Students will identify a threatened coastal city and conduct research to learn more about its landscape and how people there have dealt with flooding in the past. They will draw plans and/or write a proposal identifying ways the city can prevent flooding in the future.

PROCESS:

  1. As a class, discuss reasons why rising sea levels are a threat to coastal areas. Then have students review the article to summarize what different cities are doing to deal with the problem. 
  2. Discuss the merits of each approach. Challenge students to explain why the same idea will not work in every location. Discuss how studying the landscape and history of an area allows engineers and architects to find the best solution. 
  3. Have students select one threatened coastal city. Instruct them to conduct research to learn about the city's landscape and how people in the area have dealt with flooding in the past. Then challenge students to identify what they think would be the best way for the city to deal with rising water levels in the future. Encourage students to draw plans and/or write a proposal about their ideas.

ASSESSMENT: 

Invite students to share their ideas with the class. Encourage classmates to discuss the merit of each solution. Challenge them to identify evidence in the area's landscape or history to explain why they think their proposed solution will work.
 

CUSTOMIZE THE LESSON:     
 

Grades 3-4:
As a class, select one threatened coastal city. Have students conduct research in small groups to learn about the city. Rejoin as a class to share the results.
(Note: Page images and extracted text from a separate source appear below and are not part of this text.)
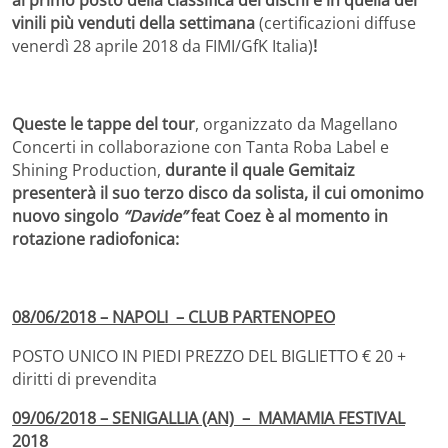
vinili più venduti della settimana
(certificazioni diffuse
venerdì 28 aprile 2018 da FIMI/GfK Italia)
!
Queste le tappe del tour
, organizzato da Magellano
Concerti in collaborazione con Tanta Roba Label e
Shining Production,
durante il quale Gemitaiz
presenterà il suo terzo disco da solista, il cui omonimo
nuovo singolo
“Davide”
feat Coez è al momento in
rotazione radiofonica:
08/06/2018 – NAPOLI – CLUB PARTENOPEO
POSTO UNICO IN PIEDI PREZZO DEL BIGLIETTO € 20 +
diritti di prevendita
09/06/2018 – SENIGALLIA (AN) – MAMAMIA FESTIVAL
2018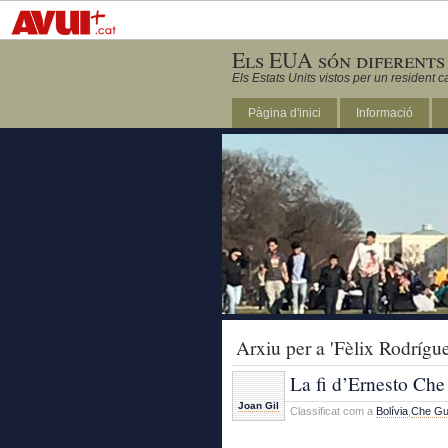
Els EUA són diferents
Els Estats Units vistos per un resident c
Pàgina d'inici
Informació
DC
Arxiu per a 'Fèlix Rodrígu
La fi d’Ernesto Ch
Joan Gil
Classificat com a
Bolívia
,
Che Gu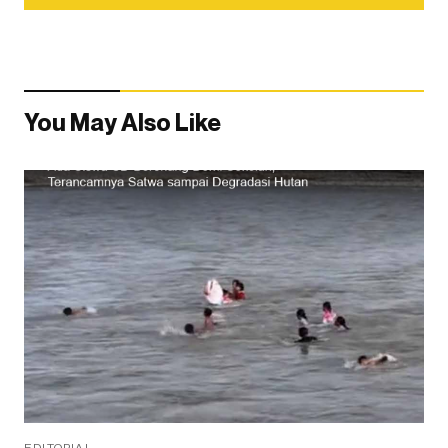
You May Also Like
EDITORIAL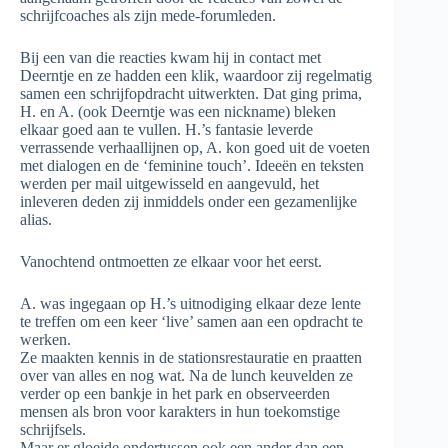
schrijfcoaches als zijn mede-forumleden.
Bij een van die reacties kwam hij in contact met
Deerntje en ze hadden een klik, waardoor zij regelmatig
samen een schrijfopdracht uitwerkten. Dat ging prima,
H. en A. (ook Deerntje was een nickname) bleken
elkaar goed aan te vullen. H.’s fantasie leverde
verrassende verhaallijnen op, A. kon goed uit de voeten
met dialogen en de ‘feminine touch’. Ideeën en teksten
werden per mail uitgewisseld en aangevuld, het
inleveren deden zij inmiddels onder een gezamenlijke
alias.
Vanochtend ontmoetten ze elkaar voor het eerst.
A. was ingegaan op H.’s uitnodiging elkaar deze lente
te treffen om een keer ‘live’ samen aan een opdracht te
werken.
Ze maakten kennis in de stationsrestauratie en praatten
over van alles en nog wat. Na de lunch keuvelden ze
verder op een bankje in het park en observeerden
mensen als bron voor karakters in hun toekomstige
schrijfsels.
Maar er gloeide ondertussen ook een ander dan een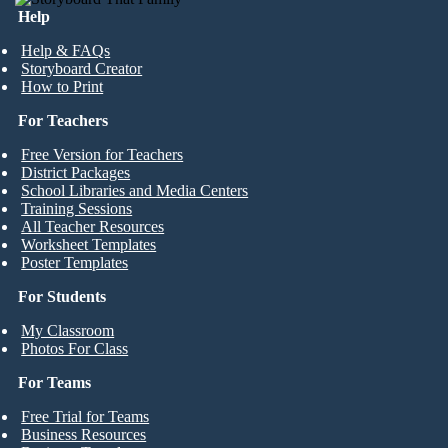
Help
Help & FAQs
Storyboard Creator
How to Print
For Teachers
Free Version for Teachers
District Packages
School Libraries and Media Centers
Training Sessions
All Teacher Resources
Worksheet Templates
Poster Templates
For Students
My Classroom
Photos For Class
For Teams
Free Trial for Teams
Business Resources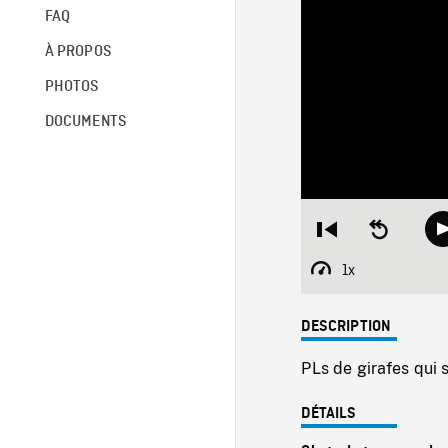
FAQ
À PROPOS
PHOTOS
DOCUMENTS
Restart
Seek
from
backward
beginning
10
1x
Playback
seconds
Rate
DESCRIPTION
PLs de girafes qui 
DÉTAILS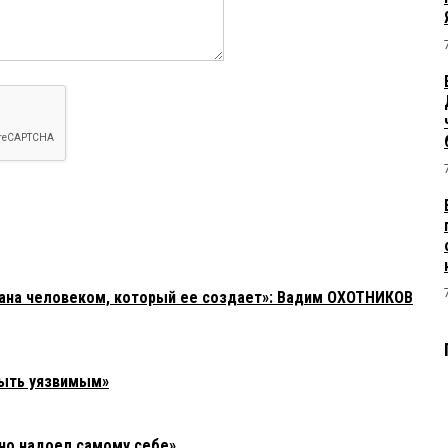
зана человеком, который ее создает»: Вадим ОХОТНИКОВ
быть уязвимым»
но надоел самому себе»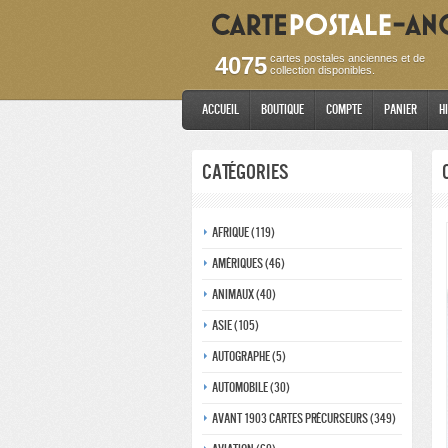
4075
cartes postales anciennes et de
collection disponibles.
Accueil
Boutique
Compte
Panier
H
Catégories
Afrique (119)
Amériques (46)
Animaux (40)
Asie (105)
Autographe (5)
Automobile (30)
Avant 1903 Cartes précurseurs (349)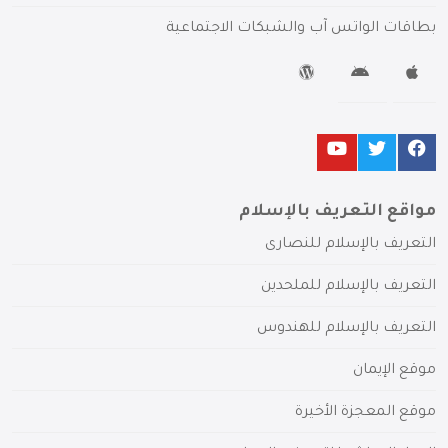
بطاقات الواتس آب والشبكات الاجتماعية
مواقع التعريف بالإسلام
التعريف بالإسلام للنصارى
التعريف بالإسلام للملحدين
التعريف بالإسلام للهندوس
موقع الإيمان
موقع المعجزة الأخيرة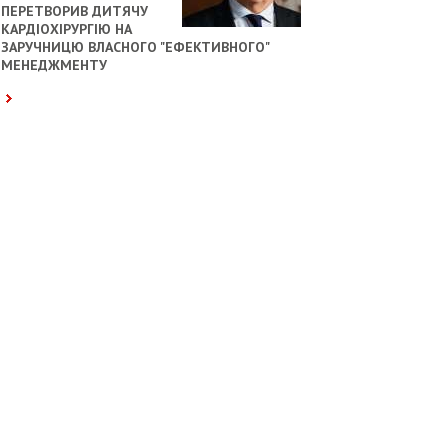
ПЕРЕТВОРИВ ДИТЯЧУ
КАРДІОХІРУРГІЮ НА
ЗАРУЧНИЦЮ ВЛАСНОГО "ЕФЕКТИВНОГО"
МЕНЕДЖМЕНТУ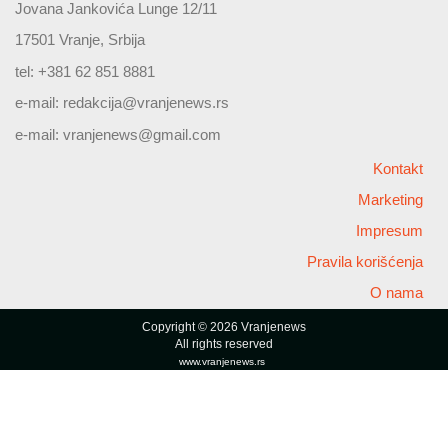
Jovana Jankovića Lunge 12/11
17501 Vranje, Srbija
tel: +381 62 851 8881
e-mail:
redakcija@vranjenews.rs
e-mail:
vranjenews@gmail.com
Kontakt
Marketing
Impresum
Pravila korišćenja
O nama
Copyright © 2026 Vranjenews
All rights reserved
www.vranjenews.rs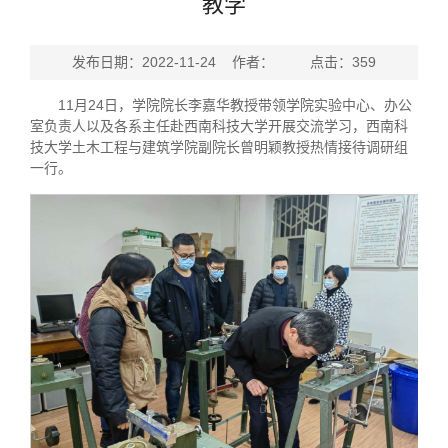
教学
发布日期：2022-11-24 作者： 点击：
359
11月24日，学院院长李嘉华教授带领学院实验中心、办公
室负责人以及各系主任赴西南科技大学开展交流学习，西南科
技大学土木工程与建筑学院副院长曾明颖教授热情接待调研组
一行。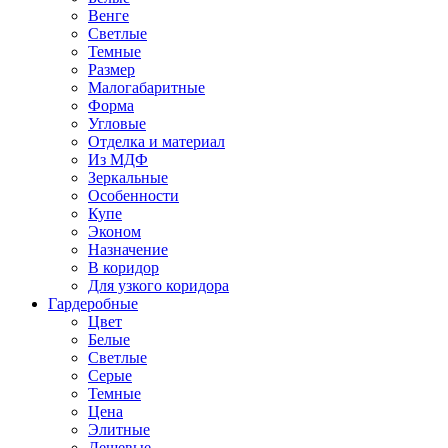
Венге
Светлые
Темные
Размер
Малогабаритные
Форма
Угловые
Отделка и материал
Из МДФ
Зеркальные
Особенности
Купе
Эконом
Назначение
В коридор
Для узкого коридора
Гардеробные
Цвет
Белые
Светлые
Серые
Темные
Цена
Элитные
Дешевые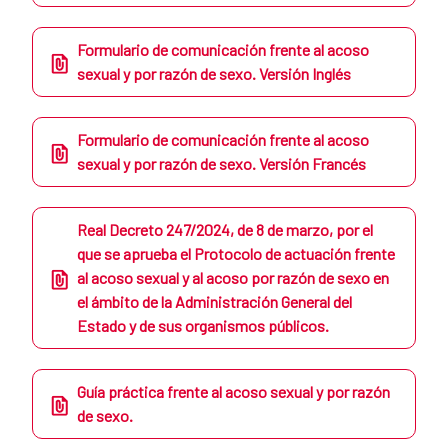
Formulario de comunicación frente al acoso
sexual y por razón de sexo. Versión Inglés
Formulario de comunicación frente al acoso
sexual y por razón de sexo. Versión Francés
Real Decreto 247/2024, de 8 de marzo, por el
que se aprueba el Protocolo de actuación frente
al acoso sexual y al acoso por razón de sexo en
el ámbito de la Administración General del
Estado y de sus organismos públicos.
Guía práctica frente al acoso sexual y por razón
de sexo.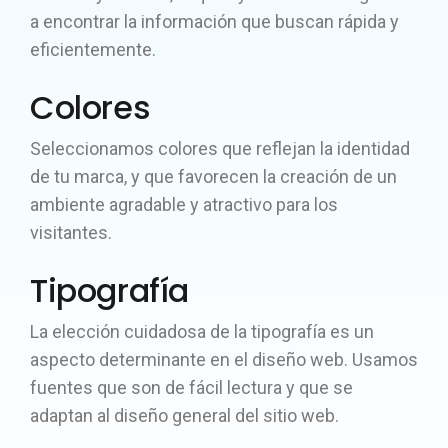
a encontrar la información que buscan rápida y
eficientemente.
Colores
Seleccionamos colores que reflejan la identidad
de tu marca, y que favorecen la creación de un
ambiente agradable y atractivo para los
visitantes.
Tipografía
La elección cuidadosa de la tipografía es un
aspecto determinante en el diseño web. Usamos
fuentes que son de fácil lectura y que se
adaptan al diseño general del sitio web.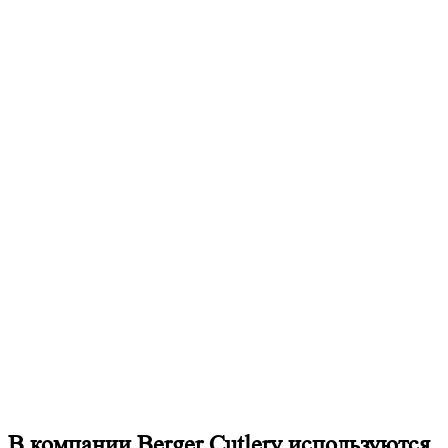
В компании Berger Cutlery используются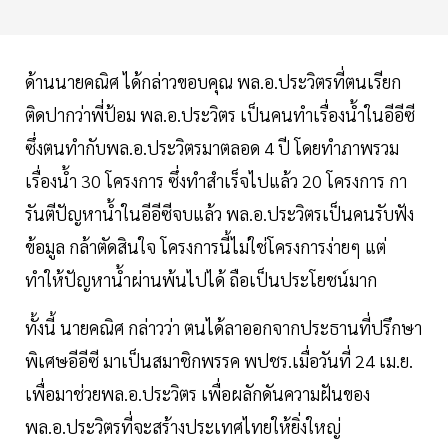
ด้านนายคณิศ ได้กล่าวขอบคุณ พล.อ.ประวิตรที่ตนเรียก
ติดปากว่าพี่ป้อม พล.อ.ประวิตร เป็นคนทำเรื่องน้ำในอีอีซี
ซึ่งตนทำกับพล.อ.ประวิตรมาตลอด 4 ปี โดยทำภาพรวม
เรื่องน้ำ 30 โครงการ ซึ่งทำสำเร็จไปแล้ว 20 โครงการ กา
รันตีปัญหาน้ำในอีอีซีจบแล้ว พล.อ.ประวิตรเป็นคนรับฟัง
ข้อมูล กล้าตัดสินใจ โครงการนี้ไม่ใช่โครงการง่ายๆ แต่
ทำให้ปัญหาน้ำผ่านพ้นไปได้ ถือเป็นประโยชน์มาก
ทั้งนี้ นายคณิศ กล่าวว่า ตนได้ลาออกจากประธานที่ปรึกษา
พิเศษอีอีซี มาเป็นสมาชิกพรรค พปชร.เมื่อวันที่ 24 เม.ย.
เพื่อมาช่วยพล.อ.ประวิตร เพื่อผลักดันความฝันของ
พล.อ.ประวิตรที่จะสร้างประเทศไทยให้ยิ่งใหญ่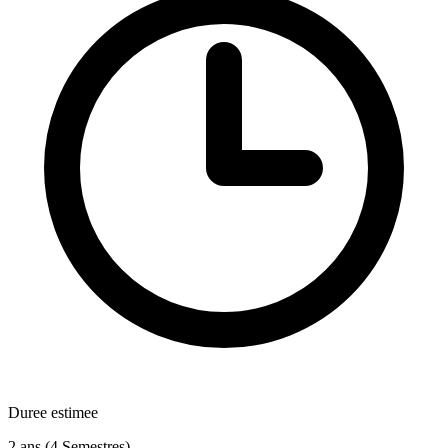
Duree estimee
2 ans (4 Semestres)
Brainstorm ideas to identify a solution to the city's flooding problem. Encourage each student to draw a picture of his or her proposed solution.
 
Grades 5-6:
As a class, select one threatened coastal city. Then divide the class into small groups. Instruct each group to conduct research to learn about the city. Tell students to pay particular attention to the area's landscape and how people there have attempted to deal with flooding in the past. Challenge each group to identify a solution for the city's flooding problem. Encourage them to draw detailed plans of their ideas. Compare and contrast the results.
 
Grades 7-8: 
Divide the class into small groups. Instruct each group to select one threatened coastal city. There can be repeats. Have groups conduct research to learn about their cities. Remind them to pay particular attention to the area's landscape and how people there have attempted to deal with flooding in the past. Challenge each group to identify a solution for their city's flooding problem. Instruct them to draw detailed plans and write a proposal outlining their ideas.
 
Grades 9-10:
Divide the class into pairs. Instruct partners to select one threatened coastal city. There can be repeats. Have students conduct research to learn about their cities, including landscape issues that can impact flooding and how people there have attempted to deal with flooding in the past. Challenge pairs to identify one way the city can adapt to rising water levels and one way it can defend itself against future flooding. Instruct students to draw detailed plans and write a proposal outlining their ideas.